As of late Wednesday, several Virginia Tech-related domains were for sale on eBay, including a three-URL package of virginiatech2007.com, virginiatech2007.net and virginiatech2007.org, priced at $45,000.
As recently as Tuesday, however, additional graphic domains and URLs that could potentially be used for fraud were posted on the online auction site, including vatechcarnage.com ($100,000 to buy immediately) and vatechvictimsfund.com (offered at $10,000). Those auctions, however, had been yanked from the site by Wednesday.
Domain registration spikes are not unusual in the aftermath of major news events, with those registering either expecting a windfall on the sale of notable URLs or, in some cases, using them as lures for spam or phishing attacks. After the Asian tidal wave disaster of December 2004, for example, a Canadian art student tried to sell tsunamirelief.com on eBay for $50,000. Several bogus sites playing off the Katrina hurricane of 2005 raked in money from people fooled into thinking they were donating to the American Red Cross.
Although not related to the domain registrations, at least one spammed Virginia Tech scam is already in circulation, a security company said today. Spam claiming to offer video of the shootings is being sent, said Sophos PLC, but the message's attachment -- a Windows screen-saver file named TERROR_EM_VIRGINIA.scr -- is actually an identity-stealing Trojan designed to pinch banking usernames and passwords.
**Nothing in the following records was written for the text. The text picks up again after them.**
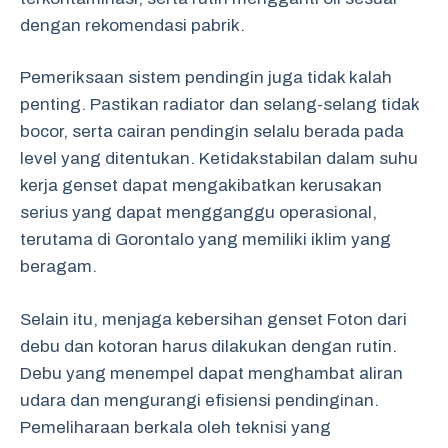
dengan rekomendasi pabrik.
Pemeriksaan sistem pendingin juga tidak kalah
penting. Pastikan radiator dan selang-selang tidak
bocor, serta cairan pendingin selalu berada pada
level yang ditentukan. Ketidakstabilan dalam suhu
kerja genset dapat mengakibatkan kerusakan
serius yang dapat mengganggu operasional,
terutama di Gorontalo yang memiliki iklim yang
beragam.
Selain itu, menjaga kebersihan genset Foton dari
debu dan kotoran harus dilakukan dengan rutin.
Debu yang menempel dapat menghambat aliran
udara dan mengurangi efisiensi pendinginan.
Pemeliharaan berkala oleh teknisi yang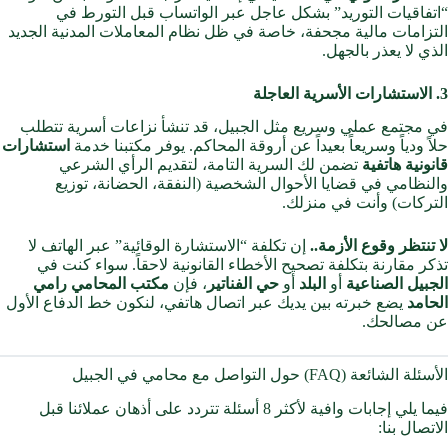
“اتفاقيات التوريد” بشكل عاجل عبر الواتساب قبل التورط في
التزامات مالية مجحفة، خاصة في ظل نظام المعاملات المدنية الجديد
الذي لا يعذر بالجهل.
3. الاستشارات الأسرية العاجلة
في مجتمع عملي وسريع مثل الجبيل، قد تنشأ نزاعات أسرية تتطلب
حلاً ودياً وسريعاً بعيداً عن أروقة المحاكم. يوفر مكتبنا خدمة
استشارات
قانونية هاتفية
تضمن لك السرية التامة، لتقديم الرأي الشرعي
والنظامي في قضايا الأحوال الشخصية (النفقة، الحضانة، توزيع
التركات) وأنت في منزلك.
لا تنتظر وقوع الأزمة..
إن تكلفة “الاستشارة الوقائية” عبر الهاتف لا
تذكر مقارنة بتكلفة تصحيح الأخطاء القانونية لاحقاً. سواء كنت في
الجبيل الصناعية
أو
البلد
أو
حي الفناتير
، فإن
مكتب المحامي رامي
الحامد
يضع خبرته بين يديك عبر اتصال هاتفي، لنكون خط الدفاع الأول
عن مصالحك.
الأسئلة الشائعة (FAQ) حول التواصل مع محامي في الجبيل
فيما يلي إجابات وافية لأكثر 8 أسئلة تتردد على أذهان عملائنا قبل
الاتصال بنا: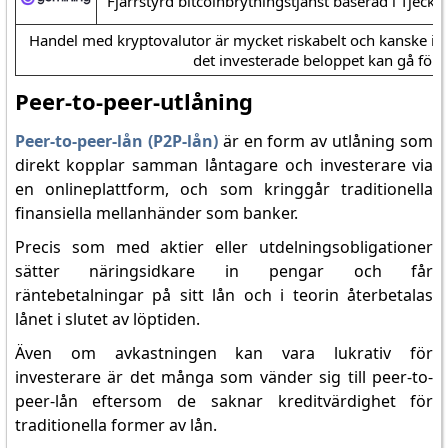
Fjärrstyrd bitcoinbrytningstjänst baserad i Tjecki
Handel med kryptovalutor är mycket riskabelt och kanske int
det investerade beloppet kan gå förlo
Peer-to-peer-utlåning
Peer-to-peer-lån (P2P-lån)
är en form av utlåning som
direkt kopplar samman låntagare och investerare via
en onlineplattform, och som kringgår traditionella
finansiella mellanhänder som banker.
Precis som med aktier eller utdelningsobligationer
sätter näringsidkare in pengar och får
räntebetalningar på sitt lån och i teorin återbetalas
lånet i slutet av löptiden.
Även om avkastningen kan vara lukrativ för
investerare är det många som vänder sig till peer-to-
peer-lån eftersom de saknar kreditvärdighet för
traditionella former av lån.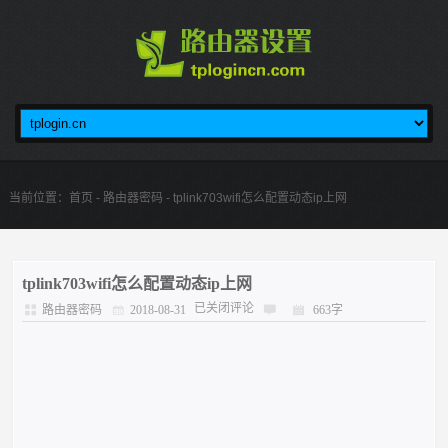
当前位置：
首页
-
路由器密码
- tplink703wifi怎么配置动态ip上网
tplink703wifi怎么配置动态ip上网
已关闭评论
路由器密码
2018-08-31
663字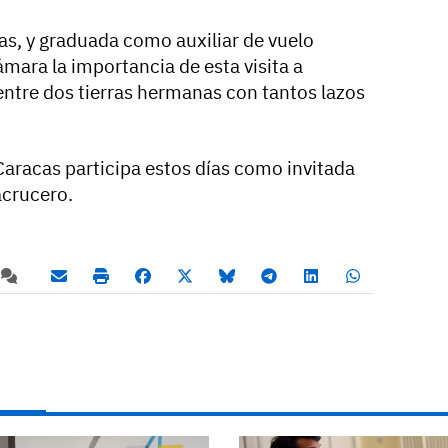
as, y graduada como auxiliar de vuelo
ámara la importancia de esta visita a
 entre dos tierras hermanas con tantos lazos
Caracas participa estos días como invitada
acrucero.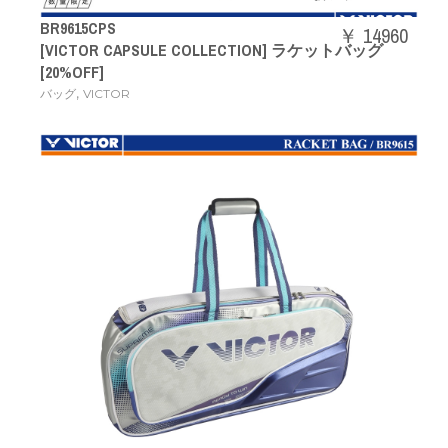
BR9615CPS
￥ 14960
[VICTOR CAPSULE COLLECTION] ラケットバッグ
[20%OFF]
,
バッグ
VICTOR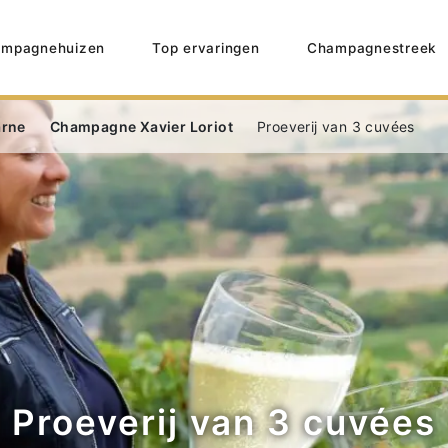
mpagnehuizen
Top ervaringen
Champagnestreek
arne
Champagne Xavier Loriot
Proeverij van 3 cuvées
Proeverij van 3 cuvées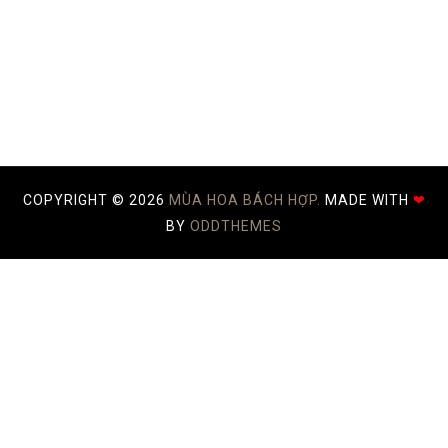
COPYRIGHT ©
2026
MÙA HOA BÁCH HỢP.
MADE WITH
❤
BY
ODDTHEMES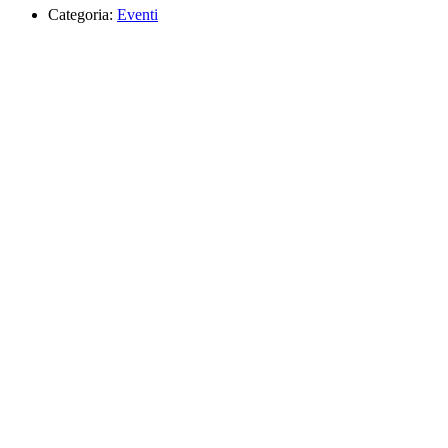
Categoria:
Eventi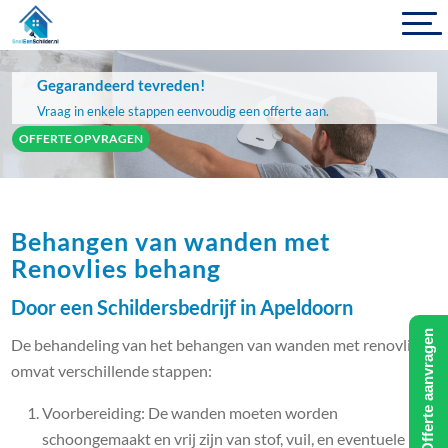
Gegarandeerd tevreden!
Vraag in enkele stappen eenvoudig een offerte aan.
OFFERTE OPVRAGEN
Behangen van wanden met
Renovlies behang
Door een Schildersbedrijf in Apeldoorn
Offerte aanvragen
De behandeling van het behangen van wanden met renovlies
omvat verschillende stappen:
Voorbereiding: De wanden moeten worden
schoongemaakt en vrij zijn van stof, vuil, en eventuele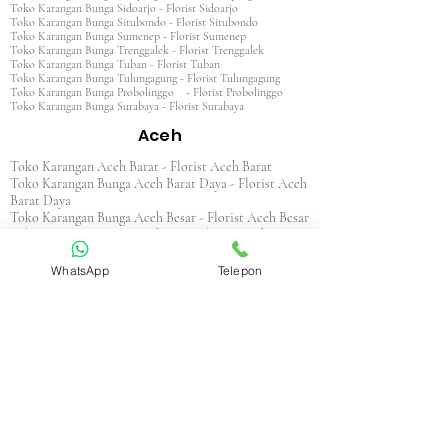
Toko Karangan Bunga Sidoarjo - Florist Sidoarjo
Toko Karangan Bunga Situbondo - Florist Situbondo
Toko Karangan Bunga Sumenep - Florist Sumenep
Toko Karangan Bunga Trenggalek - Florist Trenggalek
Toko Karangan Bunga Tuban - Florist Tuban
Toko Karangan Bunga Tulungagung - Florist Tulungagung
Toko Karangan Bunga Probolinggo - Florist Probolinggo
Toko Karangan Bunga Surabaya - Florist Surabaya
Aceh
Toko Karangan Aceh Barat - Florist Aceh Barat
Toko Karangan Bunga Aceh Barat Daya - Florist Aceh
Barat Daya
Toko Karangan Bunga Aceh Besar - Florist Aceh Besar
Toko Karangan Bunga Aceh Jaya - Florist Aceh Jaya
Toko Karangan Bunga Aceh Selatan - Florist Aceh
Selatan
WhatsApp
Telepon
Toko Karangan Bunga Aceh Singkil - Florist Aceh
Singkil
Toko Karangan Bunga Aceh Tamiang - Florist Aceh
Tamiang
Toko Karangan Aceh Tengah - Florist Aceh Tengah
Toko Karangan Bunga Aceh Tenggara - Florist Aceh
Tenggara
Toko Karangan Bunga Aceh Timur - Florist Aceh
Timur
Toko Karangan Bunga Aceh Utara - Florist Aceh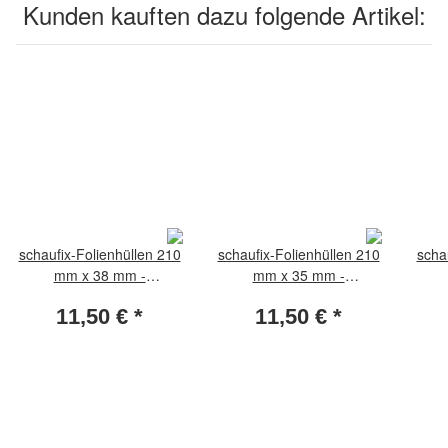
Kunden kauften dazu folgende Artikel:
schaufix-Folienhüllen 210
schaufix-Folienhüllen 210
scha
mm x 38 mm -
mm x 35 mm -
transparent (Packung per
transparent (Packung per
tran
11,50 €
*
11,50 €
*
25 Stück)
25 Stück)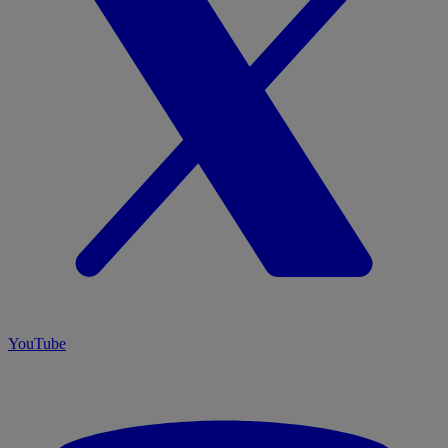
YouTube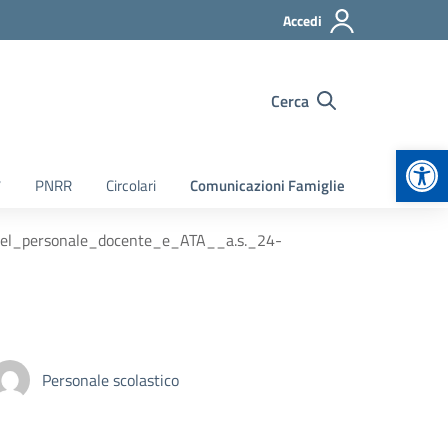
Accedi
Cerca
Apr
7
PNRR
Circolari
Comunicazioni Famiglie
del_personale_docente_e_ATA__a.s._24-
Personale scolastico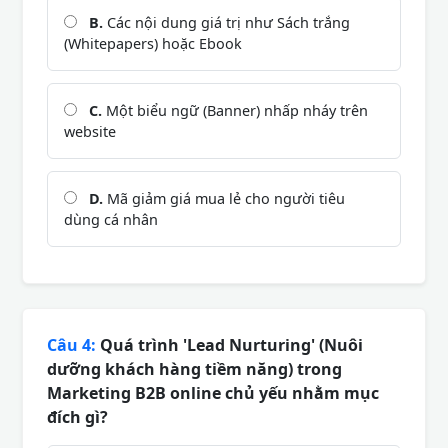
B.
Các nội dung giá trị như Sách trắng
(Whitepapers) hoặc Ebook
C.
Một biểu ngữ (Banner) nhấp nháy trên
website
D.
Mã giảm giá mua lẻ cho người tiêu
dùng cá nhân
Câu 4:
Quá trình 'Lead Nurturing' (Nuôi
dưỡng khách hàng tiềm năng) trong
Marketing B2B online chủ yếu nhằm mục
đích gì?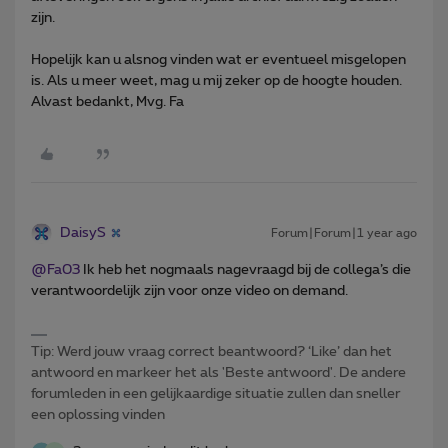
zijn.
Hopelijk kan u alsnog vinden wat er eventueel misgelopen
is. Als u meer weet, mag u mij zeker op de hoogte houden.
Alvast bedankt, Mvg. Fa
DaisyS
Forum|Forum|1 year ago
@Fa03
Ik heb het nogmaals nagevraagd bij de collega’s die
verantwoordelijk zijn voor onze video on demand.
Tip: Werd jouw vraag correct beantwoord? ‘Like’ dan het
antwoord en markeer het als 'Beste antwoord'. De andere
forumleden in een gelijkaardige situatie zullen dan sneller
een oplossing vinden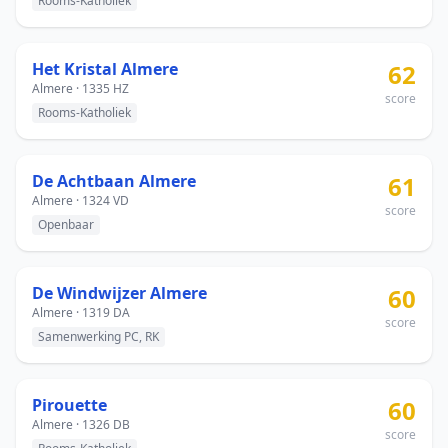
Rooms-Katholiek
Het Kristal Almere
62
Almere · 1335 HZ
score
Rooms-Katholiek
De Achtbaan Almere
61
Almere · 1324 VD
score
Openbaar
De Windwijzer Almere
60
Almere · 1319 DA
score
Samenwerking PC, RK
Pirouette
60
Almere · 1326 DB
score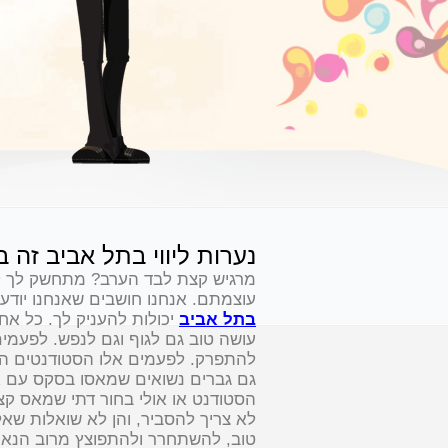
נערות ליווי בתל אביב זה
מרגיש קצת לבד הערב? מתחשק לך לח
עוצמתם. אנחנו חושבים שאנחנו יוד
בתל אביב
יכולות להעניק לך. כל אחד
עושה טוב גם לגוף וגם לנפש. לפעמים
להתפרק. לפעמים אלו הסטודנטים התל
גם גברים נשואים שמאסו בסקס עם א
הסטודנט או אולי בחור דתי שמאס ק
לא צריך להסביר, והן לא שואלות שא
טוב, להשתחרר ולהתפוצץ מרוב הנאה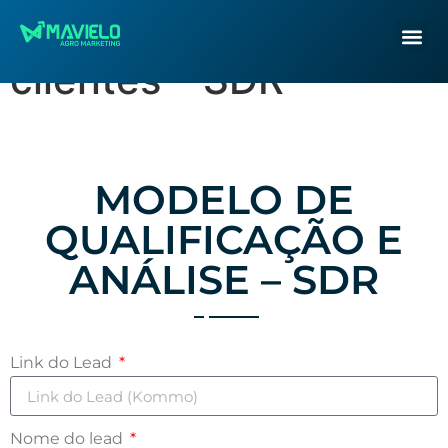
Qualificação de
clientes – SDR
MODELO DE
QUALIFICAÇÃO E
ANÁLISE – SDR
Link do Lead
Nome do lead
"It is extremely disturbing that criminals have so quickly jumped to exploiting this horrible tragedy," said Ron O'Brien, a Sophos senior security analyst, in a statement. "Unfortunately, it’s not that surprising. We’ve seen similar behavior with other tragedies, like Hurricane Katrina and the death of Pope John Paul II."
Virginia Tech's official Web site is up and running, as is a memorial site the university has set up.